In vivo luciferase imaging
Rosa26-LSL-Luciferase mice were injected with XenoLight RediJect D-Luciferin Ultra Solution (150 mg/kg) and imaged under isoflurane anesthesia using the IVIS® Imaging System Lumina Series. At study termination animals were injected with the luciferin solution then euthanized before rapid dissection and imaging.

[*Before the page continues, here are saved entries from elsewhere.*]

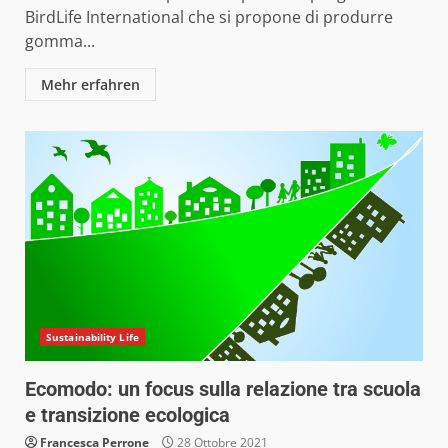
BirdLife International che si propone di produrre
gomma...
Mehr erfahren
Sustainability Life
Ecomodo: un focus sulla relazione tra scuola
e transizione ecologica
Francesca Perrone
28 Ottobre 2021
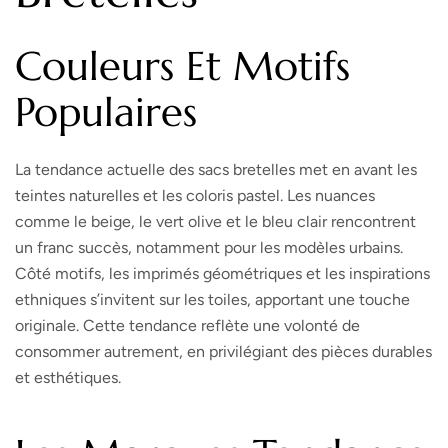
Couleurs Et Motifs
Populaires
La tendance actuelle des sacs bretelles met en avant les
teintes naturelles et les coloris pastel. Les nuances
comme le beige, le vert olive et le bleu clair rencontrent
un franc succès, notamment pour les modèles urbains.
Côté motifs, les imprimés géométriques et les inspirations
ethniques s’invitent sur les toiles, apportant une touche
originale. Cette tendance reflète une volonté de
consommer autrement, en privilégiant des pièces durables
et esthétiques.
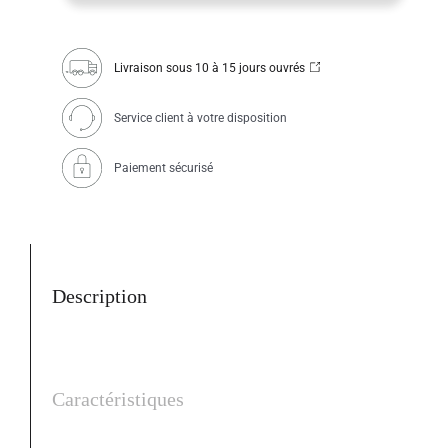
quantity
Livraison sous 10 à 15 jours ouvrés
Service client à votre disposition
Paiement sécurisé
Description
Caractéristiques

Islet isolation and cell culture
Hank’s balanced salt solution (HBSS) containing type XI collagenase (Sigma-Aldrich, St. Louis, MO) was employed to isolate pancreatic islets as previously described55. Briefly, collagenase solution (1000 U/mL) was injected into the common bile duct then the pancreas dissected out and digested at 37 °C for 11–14 min. Islets were then washed with iced-cold HBSS, filtered through a 70 μm cell strainer, handpicked, and cultured in RPMI 1640 (Sigma-Aldrich, St. Louis, MO). To infect islets in vitro, AAV was added to the culture medium at a specific multiplicity of infection (106 VGP/cell or 107 VGP/cell) and the medium was changed in 18–24 hours.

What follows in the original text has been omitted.